◆ Problem to solve: Looking at the entries below, state how many lines contain the word "Verlag". Give the number alone.

[Extracted page text data]
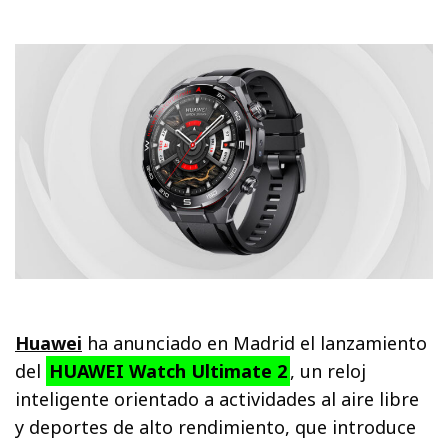
Huawei
ha anunciado en Madrid el lanzamiento
del
HUAWEI Watch Ultimate 2
, un reloj
inteligente orientado a actividades al aire libre
y deportes de alto rendimiento, que introduce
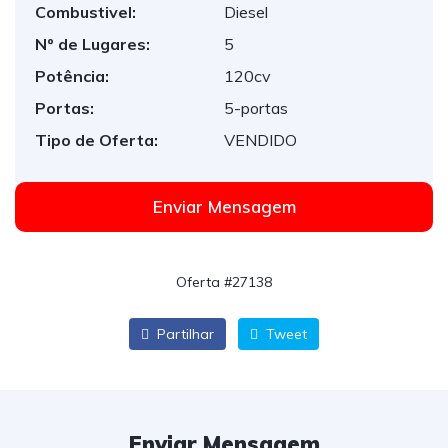
Combustivel:
Diesel
Nº de Lugares:
5
Potência:
120cv
Portas:
5-portas
Tipo de Oferta:
VENDIDO
Enviar Mensagem
Oferta #27138
Partilhar
Tweet
Enviar Mensagem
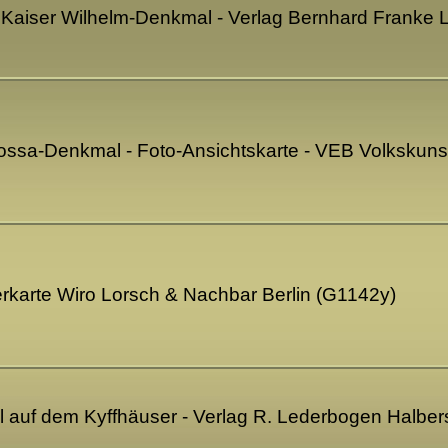
Kaiser Wilhelm-Denkmal - Verlag Bernhard Franke Le
rossa-Denkmal - Foto-Ansichtskarte - VEB Volkskun
erkarte Wiro Lorsch & Nachbar Berlin (G1142y)
 auf dem Kyffhäuser - Verlag R. Lederbogen Halber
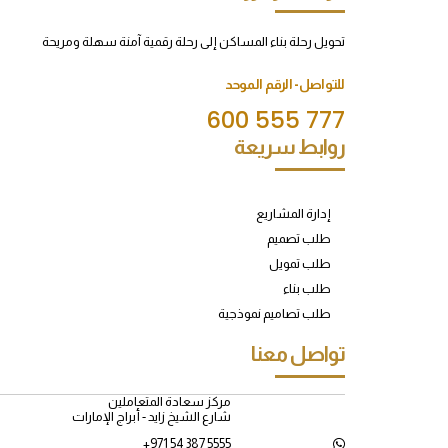
تحويل رحلة بناء المساكن إلى رحلة رقمية آمنة سهلة ومريحة
للتواصل- الرقم الموحد
600 555 777
روابط سريعة
إدارة المشاريع
طلب تصميم
طلب تمويل
طلب بناء
طلب تصاميم نموذجية
تواصل معنا
مركز سعادة المتعاملين
شارع الشيخ زايد - أبراج الإمارات
+971 54 387 5555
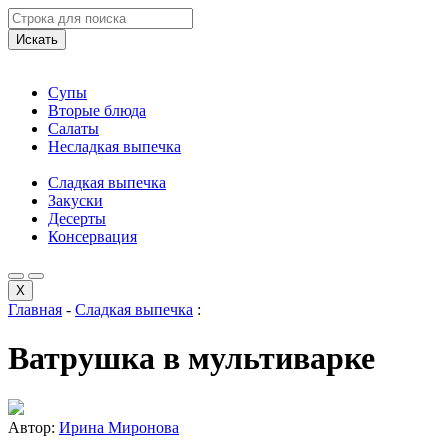
Искать
Супы
Вторые блюда
Салаты
Несладкая выпечка
Сладкая выпечка
Закуски
Десерты
Консервация
X
Главная
-
Сладкая выпечка
:
Ватрушка в мультиварке
Автор:
Ирина Миронова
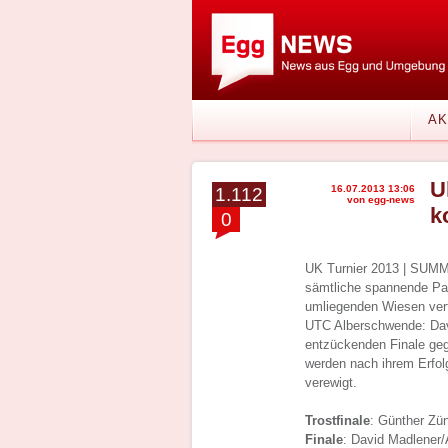
AK
U
16.07.2013 13:06
1.112
von egg-news
k
0
UK Turnier 2013 | SUMM
sämtliche spannende Par
umliegenden Wiesen vert
UTC Alberschwende: Dav
entzückenden Finale geg
werden nach ihrem Erfol
verewigt.
Trostfinale
: Günther Zün
Finale
: David Madlener/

◆ Exercise result: 2